By Teresa Thomas, Mail Tribune
Published: August 5, 2016, 8:30pm

MEDFORD, Ore. — On July 20, Alex Roscher and her family packed up their Prius and the moving van and began a five-day trek from Pennsylvania to Oregon.

Both Alex and her husband, Gerald, are native Pennsylvanians who, after visiting a brother in Medford last year, set their sights on Southern Oregon and have both since landed teaching jobs in the area – Alex at South Medford High School and Gerald at Ashland High School.

“We’ve always wanted to move west, and Oregon has been our dream destination,” said Alex Roscher.

In addition to the small community, the culture and the surrounding state parks, Roscher said she found SMHS’ facilities and technology particularly attractive. She has a bachelor’s degree in economics from Emory University in Atlanta and a master’s degree in education from East Stroudsburg University in Pennsylvania.

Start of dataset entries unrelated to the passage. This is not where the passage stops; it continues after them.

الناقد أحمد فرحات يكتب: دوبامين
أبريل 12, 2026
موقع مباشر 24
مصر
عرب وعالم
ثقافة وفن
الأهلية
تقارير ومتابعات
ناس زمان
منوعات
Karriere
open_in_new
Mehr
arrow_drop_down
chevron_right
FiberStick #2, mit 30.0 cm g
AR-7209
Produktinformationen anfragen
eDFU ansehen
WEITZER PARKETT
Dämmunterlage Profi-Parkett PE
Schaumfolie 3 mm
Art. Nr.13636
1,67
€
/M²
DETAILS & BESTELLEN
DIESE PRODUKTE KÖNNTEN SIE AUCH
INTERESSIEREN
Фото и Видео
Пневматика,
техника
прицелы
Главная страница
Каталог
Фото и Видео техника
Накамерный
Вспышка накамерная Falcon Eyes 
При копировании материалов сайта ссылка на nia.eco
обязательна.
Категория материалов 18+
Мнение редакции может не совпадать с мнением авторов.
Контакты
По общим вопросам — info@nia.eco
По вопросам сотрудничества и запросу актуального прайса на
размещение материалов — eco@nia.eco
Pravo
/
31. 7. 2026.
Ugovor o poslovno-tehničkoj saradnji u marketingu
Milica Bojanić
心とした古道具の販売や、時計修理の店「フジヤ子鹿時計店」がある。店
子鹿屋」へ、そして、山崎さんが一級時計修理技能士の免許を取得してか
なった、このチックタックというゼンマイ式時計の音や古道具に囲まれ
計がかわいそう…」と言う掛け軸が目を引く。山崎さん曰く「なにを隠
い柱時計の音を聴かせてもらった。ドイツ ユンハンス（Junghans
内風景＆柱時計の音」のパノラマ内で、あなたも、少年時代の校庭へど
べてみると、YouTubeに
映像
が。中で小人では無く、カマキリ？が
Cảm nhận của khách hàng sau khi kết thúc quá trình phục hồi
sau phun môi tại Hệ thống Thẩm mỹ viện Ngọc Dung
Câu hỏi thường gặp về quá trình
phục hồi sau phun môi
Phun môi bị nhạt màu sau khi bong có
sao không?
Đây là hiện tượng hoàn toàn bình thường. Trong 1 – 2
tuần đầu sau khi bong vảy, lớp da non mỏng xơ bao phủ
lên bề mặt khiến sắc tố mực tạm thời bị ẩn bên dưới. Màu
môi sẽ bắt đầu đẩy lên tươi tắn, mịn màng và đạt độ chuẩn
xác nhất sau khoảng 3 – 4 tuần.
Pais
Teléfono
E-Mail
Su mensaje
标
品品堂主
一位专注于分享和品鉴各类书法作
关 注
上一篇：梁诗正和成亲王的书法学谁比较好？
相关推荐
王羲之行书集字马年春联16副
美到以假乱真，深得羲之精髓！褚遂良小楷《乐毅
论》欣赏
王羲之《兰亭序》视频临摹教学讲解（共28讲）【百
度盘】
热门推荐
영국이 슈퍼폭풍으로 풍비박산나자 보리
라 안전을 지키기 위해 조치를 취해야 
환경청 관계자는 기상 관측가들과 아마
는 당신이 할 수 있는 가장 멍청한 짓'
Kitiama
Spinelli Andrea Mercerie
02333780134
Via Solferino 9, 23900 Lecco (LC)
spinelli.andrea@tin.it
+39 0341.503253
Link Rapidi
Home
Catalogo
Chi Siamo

“I’m a big STEM (science, technology, engineering and math) geek,” she said.

“The CTE (Career and Technical Education) program is a lot stronger in Oregon, and Oregon does a lot better job of providing funding for schools to keep pace with technology,” she said.

Roscher, who has taught math and engineering for the last decade, will teach business and Project Lead the Way, a project-based engineering and technical program, at SMHS.

“Both (subjects) are about empowering kids to do things differently and innovate, which is a lot more exciting to me than a traditional curriculum program because the kids have a choice,” she said.

Roscher said she is an advocate of student choice in education as it gives students ownership of their work and “they get a lot more out of it.”

“At Freedom High School (in Pennsylvania), I gave the kids the opportunity to enter a competition, so we did the Samsung Solve for Tomorrow and used MRI data and 3-D printing to make replicas of the human brain . to create a visual representation of drug abuse,” she said. “They were able to expand on the curriculum and learned even more because they were part of a competition.”

Roscher begins Aug. 8 teaching Panther Camp, a summer school opportunity for incoming freshmen.

“I’m most excited for the opportunity to work for Medford School District,” Roscher said. “(My husband and I) wanted to move to the west, but we wouldn’t have moved without the right jobs.”